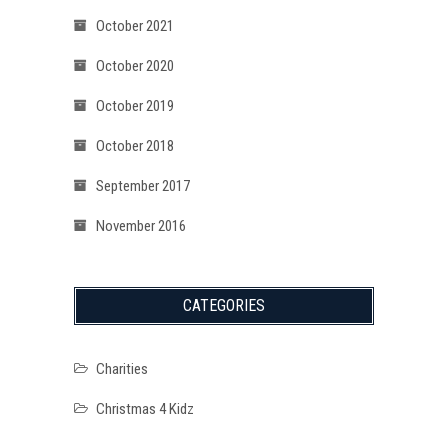
October 2021
October 2020
October 2019
October 2018
September 2017
November 2016
CATEGORIES
Charities
Christmas 4 Kidz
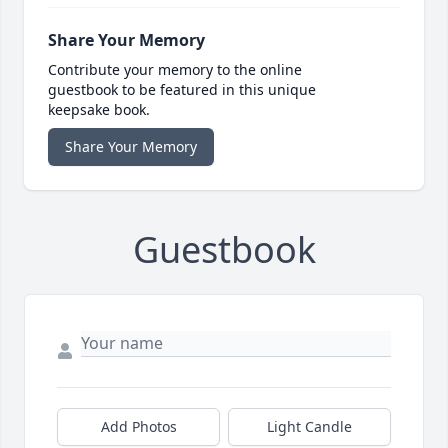
Share Your Memory
Contribute your memory to the online
guestbook to be featured in this unique
keepsake book.
Share Your Memory
Guestbook
Add Photos
Light Candle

• [Action item]
All of the lines above should be retyped precisely, apart from the pictures.

• [Solution for this task]
October 2021
October 2020
October 2019
October 2018
September 2017
November 2016
CATEGORIES
Charities
Christmas 4 Kidz
Share Your Memory
Contribute your memory to the online
guestbook to be featured in this unique
keepsake book.
Share Your Memory
Guestbook
Add Photos
Light Candle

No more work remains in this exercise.